Assignment:
Determine how many lines of the material below include "Color", and reply with that number alone.
_ _ _ _
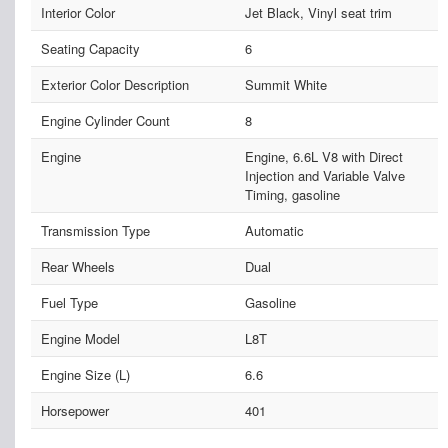
Interior Color
Jet Black, Vinyl seat trim
Seating Capacity
6
Exterior Color Description
Summit White
Engine Cylinder Count
8
Engine
Engine, 6.6L V8 with Direct
Injection and Variable Valve
Timing, gasoline
Transmission Type
Automatic
Rear Wheels
Dual
Fuel Type
Gasoline
Engine Model
L8T
Engine Size (L)
6.6
Horsepower
401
_ _ _ _
Exercise answer:
2